La normalizzazione delle relazioni tra Iran e Arabia Saudita è destinata, quindi, a rimodellare le dinamiche diplomatiche in Medio Oriente. Equilibri che potrebbero cambiare ulteriormente, se l’Arabia Saudita dovesse diventare protagonista di un accordo di cui tanto si è parlato, anche a seguito della firma del “Patto di Abramo” tra Emirati Arabi e Israele. Anche se esiste già un accordo di massima tra israeliani e sauditi su alcune questioni operative, come scambi di determinate informazioni di intelligence, un accordo più ampio dovrebbe essere firmato solo con il contributo degli Stati Uniti.
Come ben noto, Israele lo considera un nemico contro cui è pronto a procedere militarmente per impedirgli di ottenere l’arma atomica. Ciò potrebbe pesare su questo dialogo tra Arabia Saudita e Israele. Infine, è da considerare la reazione statunitense, che per ora non ha ancora effettuato alcun commento a riguardo. Washington, in effetti, dalla normalizzazione iraniano-saudita guadagna notevolmente dal punto di vista apertura al dialogo, da tempo professata dagli Usa. Ma, contemporaneamente, vede la Cina accrescere il proprio peso politico-diplomatico nella regione, proprio grazie a Riad, un alleato americano con cui i rapporti dal mese di dicembre scorso non sono ai massimi livelli.

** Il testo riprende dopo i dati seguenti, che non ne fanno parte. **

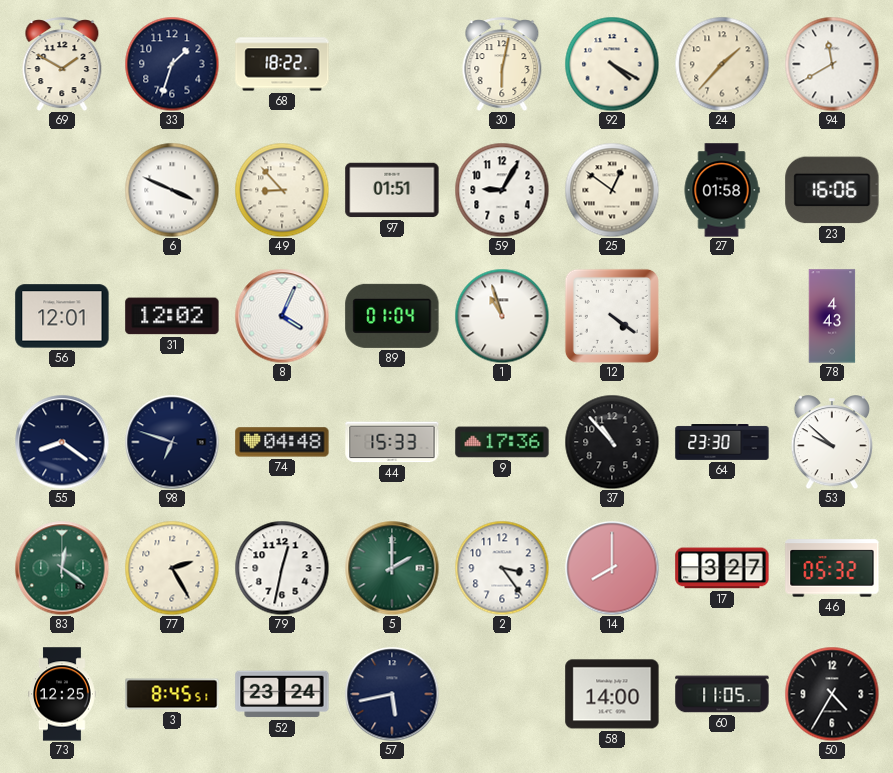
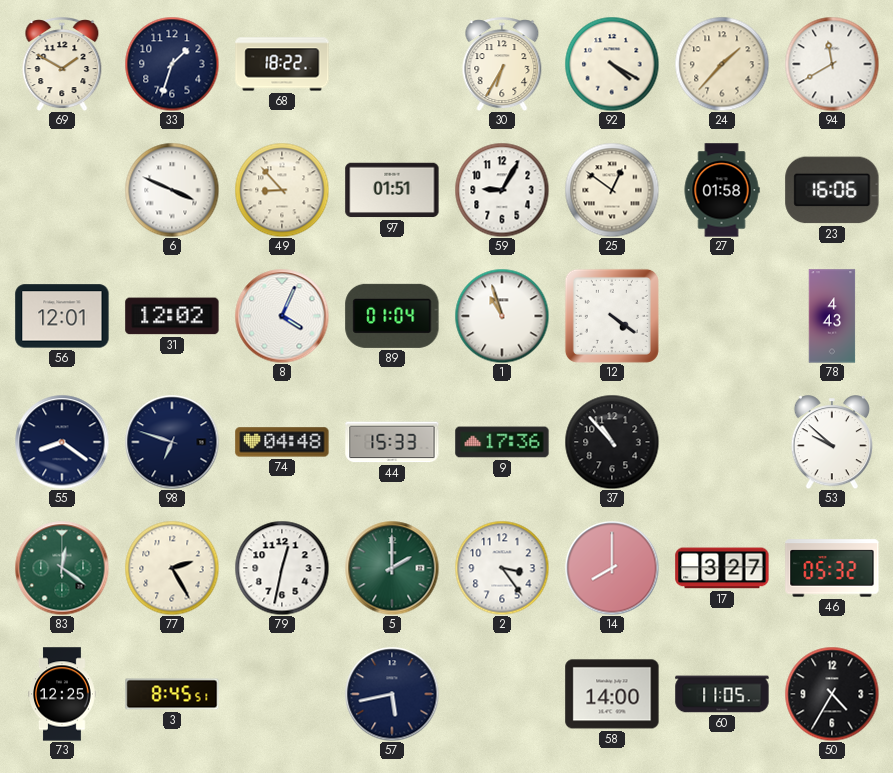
30: 6:02 -> 6:35
64: 23:30 -> none
52: 23:24 -> none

Pechino, per contro, sta dimostrando sempre più di avere tutte le carte in regola per poter giocare, nell’intera area mediorientale, un ruolo strategico che va oltre quello economico-commerciale. Pechino, infatti, ha enfatizzato a più riprese la particolare predilezione sugli Stati del Golfo arabico (Sauditi in testa), proponendo la Penisola arabica come regione di cruciale importanza geostrategica a lungo termine. Negli ultimi anni, il volume degli scambi tra la Cina e sei Paesi del Gcc (Gulf cooperation council) è aumentato notevolmente e, grazie a queste relazioni commerciali, la Cina è diventata l’importante partner economico per il Gcc. Un’analisi delle caratteristiche del rapporto politico-economico mostra i vantaggi ottenuti nel miglioramento dei contatti su energia, commercio, investimenti, infrastrutture e progetti di costruzione.
Un processo che va via via normalizzandosi nelle relazioni, attraverso la negoziazione in corso dell’accordo di libero scambio Cina-Gcc che, sicuramente, si intensificherà attraverso la cooperazione del Gcc nell’iniziativa cinese “Belt and Road”.